*RECORD EXTRACTS*:
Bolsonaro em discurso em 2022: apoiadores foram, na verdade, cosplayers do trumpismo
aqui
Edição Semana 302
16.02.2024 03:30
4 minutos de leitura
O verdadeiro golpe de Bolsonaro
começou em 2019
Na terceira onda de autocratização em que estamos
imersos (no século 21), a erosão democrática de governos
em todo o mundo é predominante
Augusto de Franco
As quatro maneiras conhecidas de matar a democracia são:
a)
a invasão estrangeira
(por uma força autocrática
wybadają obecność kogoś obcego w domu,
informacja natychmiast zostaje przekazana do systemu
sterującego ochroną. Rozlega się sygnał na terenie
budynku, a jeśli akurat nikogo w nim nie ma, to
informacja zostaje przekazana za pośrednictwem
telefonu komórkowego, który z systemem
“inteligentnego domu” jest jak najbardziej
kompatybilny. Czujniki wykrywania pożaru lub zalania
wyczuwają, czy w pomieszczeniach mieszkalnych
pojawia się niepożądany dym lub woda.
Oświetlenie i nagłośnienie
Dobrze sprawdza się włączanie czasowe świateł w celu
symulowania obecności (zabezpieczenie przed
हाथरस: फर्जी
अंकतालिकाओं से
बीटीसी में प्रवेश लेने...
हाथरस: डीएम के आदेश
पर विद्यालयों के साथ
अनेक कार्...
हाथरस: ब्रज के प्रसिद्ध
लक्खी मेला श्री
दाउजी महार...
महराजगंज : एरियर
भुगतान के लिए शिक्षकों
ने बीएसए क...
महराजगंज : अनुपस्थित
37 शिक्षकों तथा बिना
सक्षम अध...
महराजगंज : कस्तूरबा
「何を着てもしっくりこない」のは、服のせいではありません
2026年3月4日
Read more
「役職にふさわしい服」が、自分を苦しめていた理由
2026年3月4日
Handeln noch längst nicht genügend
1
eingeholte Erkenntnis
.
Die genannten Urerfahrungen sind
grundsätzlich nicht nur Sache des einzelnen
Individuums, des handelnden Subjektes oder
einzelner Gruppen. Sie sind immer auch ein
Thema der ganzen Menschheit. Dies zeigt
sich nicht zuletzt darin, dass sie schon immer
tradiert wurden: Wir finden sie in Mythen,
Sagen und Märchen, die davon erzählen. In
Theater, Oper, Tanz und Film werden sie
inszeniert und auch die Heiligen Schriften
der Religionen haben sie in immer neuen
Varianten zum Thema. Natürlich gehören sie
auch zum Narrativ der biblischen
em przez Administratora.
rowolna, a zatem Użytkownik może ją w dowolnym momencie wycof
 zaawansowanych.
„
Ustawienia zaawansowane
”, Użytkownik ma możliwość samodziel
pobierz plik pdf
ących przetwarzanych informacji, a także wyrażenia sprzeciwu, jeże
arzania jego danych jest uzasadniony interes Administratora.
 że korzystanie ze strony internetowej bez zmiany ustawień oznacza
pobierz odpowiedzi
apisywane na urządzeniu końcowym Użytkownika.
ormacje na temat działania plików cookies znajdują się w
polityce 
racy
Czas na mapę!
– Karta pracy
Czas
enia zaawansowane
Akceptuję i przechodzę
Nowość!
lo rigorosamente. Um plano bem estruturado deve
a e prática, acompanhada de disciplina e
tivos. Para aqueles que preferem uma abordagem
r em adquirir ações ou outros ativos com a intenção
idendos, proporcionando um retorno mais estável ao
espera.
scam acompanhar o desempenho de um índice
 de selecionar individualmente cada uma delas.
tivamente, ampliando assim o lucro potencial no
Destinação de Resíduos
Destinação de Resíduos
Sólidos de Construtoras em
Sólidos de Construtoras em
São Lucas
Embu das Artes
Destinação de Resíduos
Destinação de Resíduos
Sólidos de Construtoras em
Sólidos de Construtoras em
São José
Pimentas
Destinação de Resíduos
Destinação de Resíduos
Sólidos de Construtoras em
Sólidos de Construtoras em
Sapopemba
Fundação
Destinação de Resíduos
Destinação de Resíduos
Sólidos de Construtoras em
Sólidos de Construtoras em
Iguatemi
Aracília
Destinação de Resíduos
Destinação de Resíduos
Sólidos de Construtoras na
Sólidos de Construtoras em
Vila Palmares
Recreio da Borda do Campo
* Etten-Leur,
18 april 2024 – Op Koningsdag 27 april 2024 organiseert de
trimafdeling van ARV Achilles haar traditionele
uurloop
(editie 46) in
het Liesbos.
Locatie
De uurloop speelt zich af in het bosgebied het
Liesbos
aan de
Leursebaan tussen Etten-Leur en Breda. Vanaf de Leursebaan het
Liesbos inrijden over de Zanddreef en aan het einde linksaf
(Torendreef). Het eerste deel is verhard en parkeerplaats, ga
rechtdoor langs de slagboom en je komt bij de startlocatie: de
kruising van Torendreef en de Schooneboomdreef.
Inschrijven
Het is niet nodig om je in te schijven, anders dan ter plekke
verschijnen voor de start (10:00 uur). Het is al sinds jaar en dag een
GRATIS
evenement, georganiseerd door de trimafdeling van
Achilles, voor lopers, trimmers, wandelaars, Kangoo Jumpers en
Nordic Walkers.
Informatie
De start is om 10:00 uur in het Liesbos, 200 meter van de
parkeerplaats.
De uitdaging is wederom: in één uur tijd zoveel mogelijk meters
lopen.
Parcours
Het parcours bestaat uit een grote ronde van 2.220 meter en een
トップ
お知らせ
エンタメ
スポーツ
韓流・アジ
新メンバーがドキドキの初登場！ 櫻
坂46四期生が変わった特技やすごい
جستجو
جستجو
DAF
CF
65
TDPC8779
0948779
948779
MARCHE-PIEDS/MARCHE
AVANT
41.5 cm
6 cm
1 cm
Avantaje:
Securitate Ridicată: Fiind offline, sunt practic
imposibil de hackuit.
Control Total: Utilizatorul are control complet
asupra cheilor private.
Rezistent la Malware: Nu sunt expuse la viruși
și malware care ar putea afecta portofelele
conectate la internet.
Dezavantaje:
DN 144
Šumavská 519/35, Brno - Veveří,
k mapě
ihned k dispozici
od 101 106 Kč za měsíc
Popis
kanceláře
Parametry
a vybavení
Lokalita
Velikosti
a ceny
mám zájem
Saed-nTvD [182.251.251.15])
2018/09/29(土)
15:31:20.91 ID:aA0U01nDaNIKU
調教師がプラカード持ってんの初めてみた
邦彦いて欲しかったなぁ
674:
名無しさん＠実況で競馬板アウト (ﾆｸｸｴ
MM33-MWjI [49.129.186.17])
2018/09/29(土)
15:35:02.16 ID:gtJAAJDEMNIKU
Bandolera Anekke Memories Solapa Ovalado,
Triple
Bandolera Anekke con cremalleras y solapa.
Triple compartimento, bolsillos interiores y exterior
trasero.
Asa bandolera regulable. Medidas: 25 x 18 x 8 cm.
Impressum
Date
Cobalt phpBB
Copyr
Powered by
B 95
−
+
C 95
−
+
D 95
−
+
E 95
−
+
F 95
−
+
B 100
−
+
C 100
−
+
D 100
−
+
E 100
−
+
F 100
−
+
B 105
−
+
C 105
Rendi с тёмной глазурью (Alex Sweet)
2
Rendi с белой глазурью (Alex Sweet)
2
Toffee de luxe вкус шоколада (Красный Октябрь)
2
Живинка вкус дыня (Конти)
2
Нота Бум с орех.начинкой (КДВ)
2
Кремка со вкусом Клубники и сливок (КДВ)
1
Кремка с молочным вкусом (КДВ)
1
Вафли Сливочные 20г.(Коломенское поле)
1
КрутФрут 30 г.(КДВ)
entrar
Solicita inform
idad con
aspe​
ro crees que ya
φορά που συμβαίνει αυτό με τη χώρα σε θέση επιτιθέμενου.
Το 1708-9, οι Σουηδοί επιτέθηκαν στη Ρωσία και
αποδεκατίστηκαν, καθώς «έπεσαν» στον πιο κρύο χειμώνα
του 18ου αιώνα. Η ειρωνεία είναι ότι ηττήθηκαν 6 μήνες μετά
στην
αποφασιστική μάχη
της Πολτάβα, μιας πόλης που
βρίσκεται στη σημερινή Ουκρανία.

*ABOUT THIS EXERCISE*: From the entries above, collect every line with the string "auch" in it.

*RESPONSE BOX*:
einzelner Gruppen. Sie sind immer auch ein
inszeniert und auch die Heiligen Schriften
auch zum Narrativ der biblischen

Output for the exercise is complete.